Revenue-COGS/Revenue

2019

(1,335,178-87,889)/1,335,178*100=93.42%

2018

(1,036,867-671,310)/1,036,867*100=33.58%

2017

(1,088,703-703958)/1,088,7038*100=35.34%

2016

(793,582-594,283)/793582*100=25.11%

2015

(438,015-284182)/438015*100=35.12%

2014

(229,126-115675)/229126*100=49.51%

2013

(140996-78317)/140996*100=44.45%

Gross profit margin indicates relationship between the percentages of gross profit in comparison to sales. It provides an analysis calculating the profit that is left after the deduction of cost of sales. A company’s performance measurement of a gross profit margin is determined by thumb rule. The thumb rule principle specifies a net profit margin of 5% is considered low, while a 10% net profit margin is considered average, but a 20% margin is viewed as high performance. A horizontal analysis of the firm reveals Ekovest has a good gross profit margin over the five years above 20%.
The interpretation of gross profit margin indicates that a firm is better at managing its cost of sales. The gross profit margin should be relatively stable over the long run unless a firm alters its business model, unless there are issues that result to negative effects on the gross profit margin.
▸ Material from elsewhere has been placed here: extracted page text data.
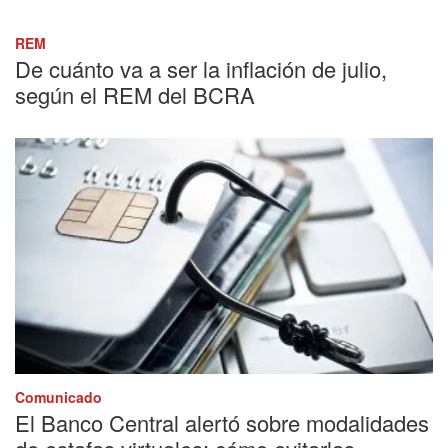
REM
De cuánto va a ser la inflación de julio,
según el REM del BCRA
Comunicado
El Banco Central alertó sobre modalidades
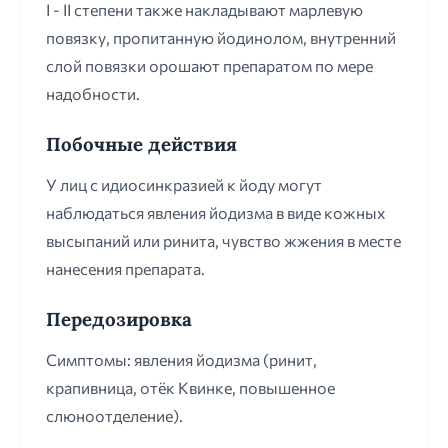
I - II степени также накладывают марлевую
повязку, пропитанную йодинолом, внутренний
слой повязки орошают препаратом по мере
надобности.
Побочные действия
У лиц с идиосинкразией к йоду могут
наблюдаться явления йодизма в виде кожных
высыпаний или ринита, чувство жжения в месте
нанесения препарата.
Передозировка
Симптомы: явления йодизма (ринит,
крапивница, отёк Квинке, повышенное
слюноотделение).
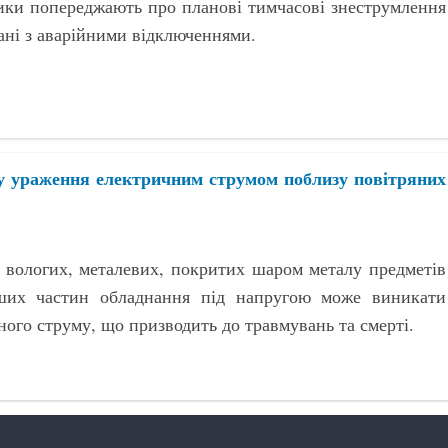
ики попереджають про планові тимчасові знеструмлення
зані з аварійними відключеннями.
ку ураження електричним струмом поблизу повітряних
 вологих, металевих, покритих шаром металу предметів
ших частин обладнання під напругою може виникати
ного струму, що призводить до травмувань та смерті.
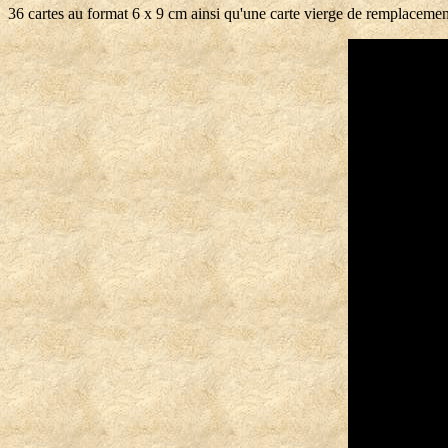
36 cartes au format 6 x 9 cm ainsi qu'une carte vierge de remplacemen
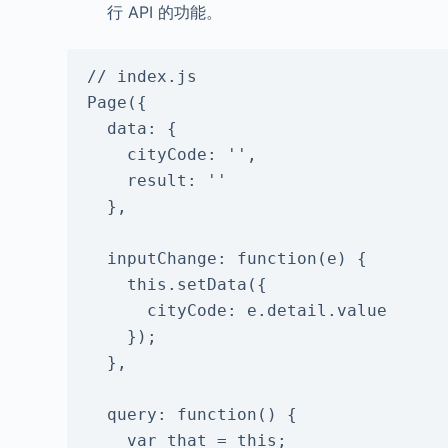
行 API 的功能。
// index.js

Page({

  data: {

    cityCode: '',

    result: ''

  },

  inputChange: function(e) {

    this.setData({

      cityCode: e.detail.value

    });

  },

  query: function() {

    var that = this;
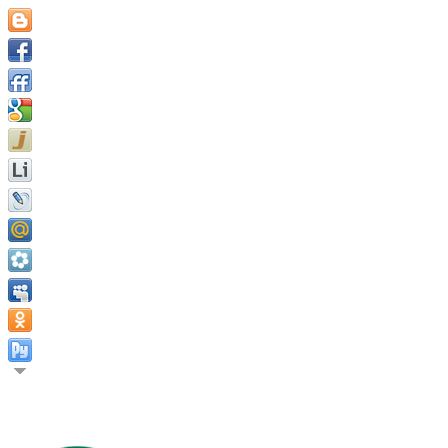
Только тот, кто может видеть невидимое, может сделать нев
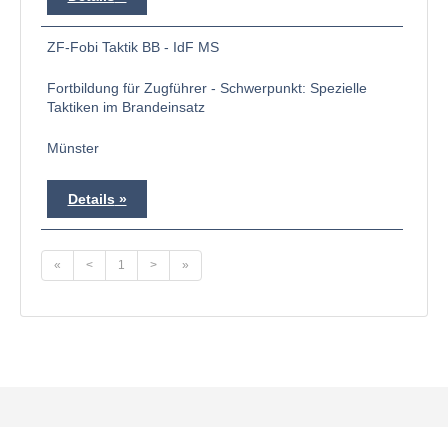
ZF-Fobi Taktik BB - IdF MS
Fortbildung für Zugführer - Schwerpunkt: Spezielle
Taktiken im Brandeinsatz
Münster
Details
«
<
1
>
»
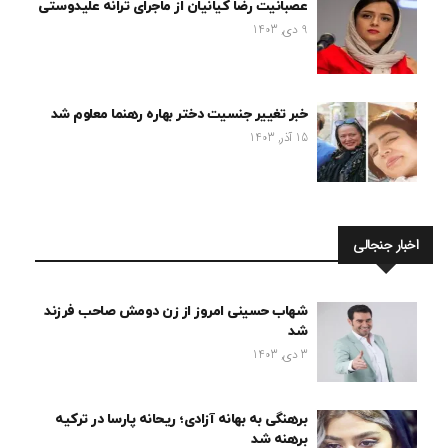
عصبانیت رضا کیانیان از ماجرای ترانه علیدوستی
9 دی, 1403
خبر تغییر جنسیت دختر بهاره رهنما معلوم شد
15 آذر, 1403
اخبار جنجالی
شهاب حسینی امروز از زن دومش صاحب فرزند
شد
3 دی, 1403
برهنگی به بهانه آزادی؛ ریحانه پارسا در ترکیه
برهنه شد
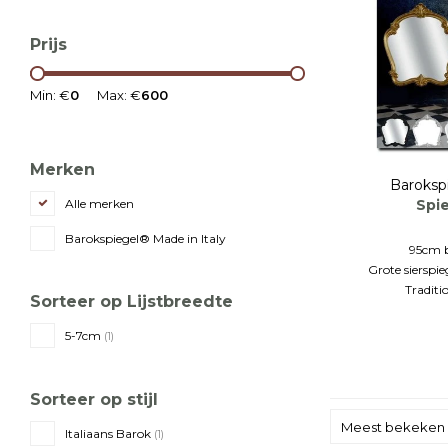
Prijs
Min: €
0
Max: €
600
Merken
Baroksp
Spi
Alle merken
Barokspiegel® Made in Italy
95cm 
Grote sierspie
Traditi
Sorteer op Lijstbreedte
5-7cm
(1)
Sorteer op stijl
Meest bekeken
Italiaans Barok
(1)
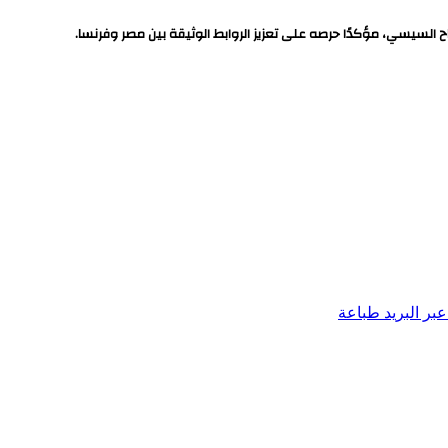
ح السيسي، مؤكدًا حرصه على تعزيز الروابط الوثيقة بين مصر وفرنسا.
بر البريد
طباعة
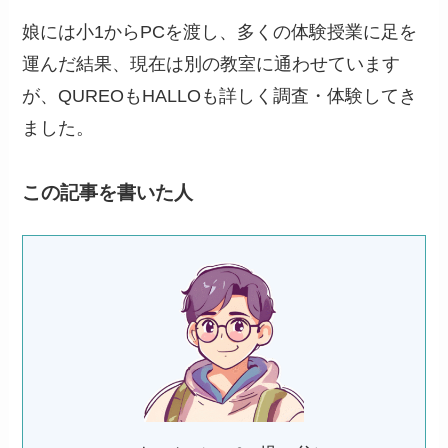
娘には小1からPCを渡し、多くの体験授業に足を
運んだ結果、現在は別の教室に通わせています
が、QUREOもHALLOも詳しく調査・体験してき
ました。
この記事を書いた人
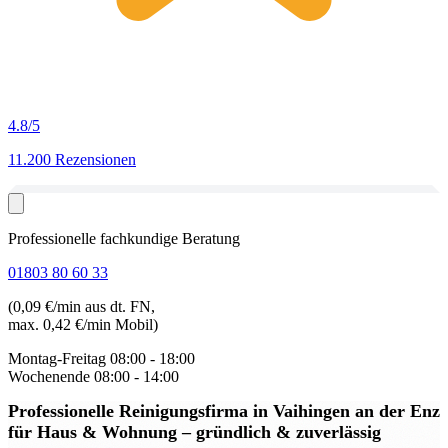
4.8
/5
11.200 Rezensionen
Professionelle fachkundige Beratung
01803 80 60 33
(0,09 €/min aus dt. FN,
max. 0,42 €/min Mobil)
Montag-Freitag
08:00 - 18:00
Wochenende
08:00 - 14:00
Professionelle Reinigungsfirma in Vaihingen an der Enz
für Haus & Wohnung – gründlich & zuverlässig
These issues include a sales volume decline, incline of sales price and lowering of quality of products as a result of cost cutting.
Return on Assets

RM in Million

2018

114,388/(2,582,519+9,347,104/2)=1.92%

2017

115,241/(9,347,104+3,991,687)/2*100=1.72%

2016

155,606/(3,991,687+3,670,850)/2=4.06%

2015

20,006/(3,670,850+3,413147)/2=0.56%

2014

13200/(3,413,147+2,025,408)/2=0.49%

2013

50,035/(2,025,408+634,148)/2=3.76%

Ekovest return on assets depicts the company’s low efficiency in utilizing its assets to generate earnings. Generally the company has been posting low ROA performance on an annual basis.